━━━━━ GIVEN DATA ━━━━━

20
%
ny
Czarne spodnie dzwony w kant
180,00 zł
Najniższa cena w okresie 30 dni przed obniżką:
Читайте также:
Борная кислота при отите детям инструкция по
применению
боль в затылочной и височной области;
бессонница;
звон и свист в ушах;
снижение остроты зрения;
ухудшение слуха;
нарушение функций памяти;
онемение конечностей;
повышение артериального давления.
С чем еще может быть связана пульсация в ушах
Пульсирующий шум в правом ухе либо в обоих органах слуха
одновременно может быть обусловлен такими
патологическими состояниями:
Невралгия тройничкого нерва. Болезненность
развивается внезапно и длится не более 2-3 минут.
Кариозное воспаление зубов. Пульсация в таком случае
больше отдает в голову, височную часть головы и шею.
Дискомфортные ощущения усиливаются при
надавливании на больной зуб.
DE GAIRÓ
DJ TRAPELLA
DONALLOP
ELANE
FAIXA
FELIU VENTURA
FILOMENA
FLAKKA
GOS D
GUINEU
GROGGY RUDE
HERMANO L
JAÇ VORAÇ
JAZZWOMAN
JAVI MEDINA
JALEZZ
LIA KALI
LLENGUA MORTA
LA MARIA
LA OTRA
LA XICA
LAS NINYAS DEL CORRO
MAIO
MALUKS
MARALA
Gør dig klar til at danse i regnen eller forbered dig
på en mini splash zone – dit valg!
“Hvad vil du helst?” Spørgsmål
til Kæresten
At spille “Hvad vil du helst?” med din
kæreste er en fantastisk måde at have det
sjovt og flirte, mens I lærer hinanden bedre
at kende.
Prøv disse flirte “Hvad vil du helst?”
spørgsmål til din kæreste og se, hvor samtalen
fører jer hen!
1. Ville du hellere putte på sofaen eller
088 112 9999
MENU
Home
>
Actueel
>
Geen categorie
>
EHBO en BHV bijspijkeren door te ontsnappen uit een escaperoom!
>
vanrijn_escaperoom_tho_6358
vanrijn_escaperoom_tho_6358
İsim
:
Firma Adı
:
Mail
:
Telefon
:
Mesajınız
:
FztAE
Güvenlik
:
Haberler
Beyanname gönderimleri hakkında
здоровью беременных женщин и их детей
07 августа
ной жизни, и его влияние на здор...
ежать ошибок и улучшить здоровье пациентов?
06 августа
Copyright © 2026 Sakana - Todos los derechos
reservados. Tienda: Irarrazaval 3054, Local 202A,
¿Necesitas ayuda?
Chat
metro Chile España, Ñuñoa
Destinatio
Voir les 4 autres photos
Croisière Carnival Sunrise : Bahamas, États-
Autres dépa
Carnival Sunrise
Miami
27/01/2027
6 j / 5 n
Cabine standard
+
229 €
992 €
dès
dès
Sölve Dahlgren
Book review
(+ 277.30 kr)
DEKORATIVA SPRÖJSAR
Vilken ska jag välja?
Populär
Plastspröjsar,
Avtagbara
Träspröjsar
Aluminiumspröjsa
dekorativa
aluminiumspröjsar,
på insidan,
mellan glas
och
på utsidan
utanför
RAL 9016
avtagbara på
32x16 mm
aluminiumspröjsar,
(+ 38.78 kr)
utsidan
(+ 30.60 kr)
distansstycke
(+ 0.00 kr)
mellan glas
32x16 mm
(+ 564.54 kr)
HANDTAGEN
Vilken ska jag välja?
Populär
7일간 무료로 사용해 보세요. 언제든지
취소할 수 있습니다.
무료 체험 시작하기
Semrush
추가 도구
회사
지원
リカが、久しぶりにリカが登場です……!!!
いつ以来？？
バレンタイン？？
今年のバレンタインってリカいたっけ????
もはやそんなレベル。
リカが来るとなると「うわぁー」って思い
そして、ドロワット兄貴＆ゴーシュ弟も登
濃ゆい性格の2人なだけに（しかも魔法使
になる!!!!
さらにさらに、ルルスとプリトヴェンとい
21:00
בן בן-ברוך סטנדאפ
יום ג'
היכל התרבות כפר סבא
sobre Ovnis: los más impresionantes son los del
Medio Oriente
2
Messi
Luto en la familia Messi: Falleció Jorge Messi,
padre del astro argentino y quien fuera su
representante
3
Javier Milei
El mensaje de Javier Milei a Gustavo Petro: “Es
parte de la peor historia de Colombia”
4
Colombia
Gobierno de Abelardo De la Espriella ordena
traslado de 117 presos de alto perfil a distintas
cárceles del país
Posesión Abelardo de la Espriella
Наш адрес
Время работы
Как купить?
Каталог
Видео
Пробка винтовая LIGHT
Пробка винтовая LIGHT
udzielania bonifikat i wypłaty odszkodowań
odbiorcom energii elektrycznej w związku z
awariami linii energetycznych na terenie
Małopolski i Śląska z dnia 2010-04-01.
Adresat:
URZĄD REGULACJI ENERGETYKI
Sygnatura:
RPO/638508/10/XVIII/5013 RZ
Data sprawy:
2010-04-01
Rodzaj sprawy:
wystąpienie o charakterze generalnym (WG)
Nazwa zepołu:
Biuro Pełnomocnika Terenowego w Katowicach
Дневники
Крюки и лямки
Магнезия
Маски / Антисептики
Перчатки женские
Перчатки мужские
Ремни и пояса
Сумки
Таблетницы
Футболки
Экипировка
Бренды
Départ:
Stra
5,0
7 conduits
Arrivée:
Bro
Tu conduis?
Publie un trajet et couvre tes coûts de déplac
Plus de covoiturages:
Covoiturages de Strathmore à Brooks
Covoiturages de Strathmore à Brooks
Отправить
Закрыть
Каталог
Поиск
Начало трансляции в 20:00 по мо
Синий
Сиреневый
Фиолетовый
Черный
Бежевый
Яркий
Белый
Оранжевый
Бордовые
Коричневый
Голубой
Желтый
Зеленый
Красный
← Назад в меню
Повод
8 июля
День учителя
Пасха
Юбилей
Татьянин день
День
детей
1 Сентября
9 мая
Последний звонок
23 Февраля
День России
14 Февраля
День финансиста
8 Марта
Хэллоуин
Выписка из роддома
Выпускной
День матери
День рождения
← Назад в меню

━━━━━

_EXERCISE DESCRIPTION:_ In the listing above, find the line with "Tu conduis?" and the line with "День рождения", then print exactly those lines and every line between them.

_EXERCISE RESPONSE:_
Tu conduis?
Publie un trajet et couvre tes coûts de déplac
Plus de covoiturages:
Covoiturages de Strathmore à Brooks
Covoiturages de Strathmore à Brooks
Отправить
Закрыть
Каталог
Поиск
Начало трансляции в 20:00 по мо
Синий
Сиреневый
Фиолетовый
Черный
Бежевый
Яркий
Белый
Оранжевый
Бордовые
Коричневый
Голубой
Желтый
Зеленый
Красный
← Назад в меню
Повод
8 июля
День учителя
Пасха
Юбилей
Татьянин день
День
детей
1 Сентября
9 мая
Последний звонок
23 Февраля
День России
14 Февраля
День финансиста
8 Марта
Хэллоуин
Выписка из роддома
Выпускной
День матери
День рождения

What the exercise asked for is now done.